Randy le estaba ofreciendo todo su amor y apoyo, lo que estaba cimentando más aún su relación. Sin su hijo, Andrew no se podía imaginar que la vida tuviese sentido.

Ahora que Troy era parte de la familia y los iba a visitar con frecuencia, la mansión parecía más llena de vida y Andrew descubrió que le gustaba que el hermano de Alex anduviera por allí y le había tomado cariño al chico. En esos días, incluso se estaba quedando en su casa mientras su hermana estaba en el hospital con su hijo, Zackery Sean Quinn IV.

– Hey, vosotros dos.

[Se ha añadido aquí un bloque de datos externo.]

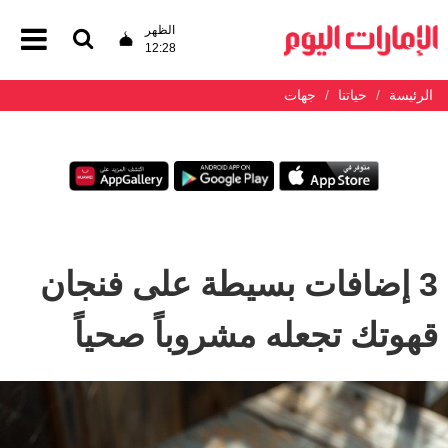
الظهر
12:28
الرئيسة
حياتنا
جهات
3 إضافات بسيطة على فنجان
قهوتك تجعله مشروباً صحياً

Antes de ir al rancho a hacer el picnic de esta tarde, vamos a pasar por el hospital para ver cómo lo lleva el pequeño Sean.

– ¡Está perfectamente! -dijo Troy sonriendo-. Zack cree que se parece al abuelo Quinn y Alex jura que es la viva imagen de nuestro padre.

– Y tú, ¿qué opinas?

– Creo que tiene un aspecto divertido. Tiene pelo por todas partes y la cara abotargada.

– Todos tienen el mismo aspecto cuando son recién nacidos. Tendrías que haber visto a Randy -bromeó Andrew esperando incordiar a su hijo.

Pero Randy no estaba prestando atención.

– Papá…

El serio tono de voz de Randy alertó a Andrew.

– ¿Qué pasa?

Su mirada buscó inmediatamente a los hombres de seguridad que había entre la multitud. Se preparó para defender a Randy y a Troy si era necesario.

– Demonios, creo que es Lindsay. Mira a la izquierda, al lado de ese payaso.

Troy silbó.

– Esa tiene que ser la sirena. Nadie más en el mundo puede tener un cabello como ese.

Andrew buscó entre la multitud con la mirada y la vio. Llevaba pantalones vaqueros, camisa vaquera y un sombrero de vaquero, todo a juego. El corazón empezó a latirle fuertemente.

– Y tú te creías que había terminado -susurró Randy.

– Voy a hablar con ella antes de que se ponga nerviosa y salga corriendo.

Sin pensar dónde estaba o lo que la gente pudiera decir y mucho menos en los problemas que les iba a proporcionar a los guardaespaldas, le pasó las riendas a Randy.

– Sigue tú. Lindsay y yo os alcanzaremos luego.

– No va a huir de ti, papá. No cuando ha venido hasta aquí.

– Bueno, no voy a arriesgarme.

Luego saltó al suelo e, inmediatamente, sus guardaespaldas hicieron un círculo a su alrededor.

– ¿Jefe? ¿Qué pasa? -preguntó uno de ellos exasperado.

Andrew siguió andando, taconeando en el asfalto con sus botas de vaquero.

– Lindsay Marshall. Está allí a unos diez metros.

– ¿Por qué no deja que se la traigamos nosotros? Sería mucho más seguro.

Pero Andrew no podía pensar, casi ni respiraba. Ahora estaba a sólo tres metros de ella. Ella por fin volvió su encantador rostro en su dirección y sus miradas se encontraron. Esos brillantes ojos color lavanda lo transportaron de nuevo a las aguas del Caribe.

Cuando se acercó más aún, vio como le latía el pulso en la garganta. Su nerviosismo lo animó y despertó sus instintos protectores.

– Andrew -dijo ella metiéndose las manos en los bolsillos traseros del pantalón con un gesto instintivo-. No quería crear otra escena. Pensaba seguirte por todo el camino y luego hablar contigo cuando terminara.

– Entonces es una suerte que Randy te haya visto tan pronto. De esta forma no vas a tener que perder más tiempo -dijo él mientras la tomaba de una mano.

– ¿A dónde me llevas?

– Primero, vas a venir con nosotros en la carreta, con mi familia, hasta que termine el desfile. Y, después de eso, encontraré la manera de llevarte a alguna parte donde podamos estar completamente solos por un rato. No me digas cuanto tiempo te puedes quedar. Todavía no. No quiero romper el encantamiento.

Cuando llegaron al lado de la carreta, Andrew la ayudó a subir desde abajo y Randy tiró de sus brazos.

A Andrew le costó hacer uso de toda su fuerza de voluntad para no tomarla en brazos y llevársela inmediatamente a algún sitio apartado.

– ¡Lindsay! -exclamó Randy.

– Hola, Randy.

Troy le hizo sitio y se instalaron los cuatro en el pescante.

– ¿Por qué no nos has dicho que venías? ¡Esto es magnífico! -exclamó Randy.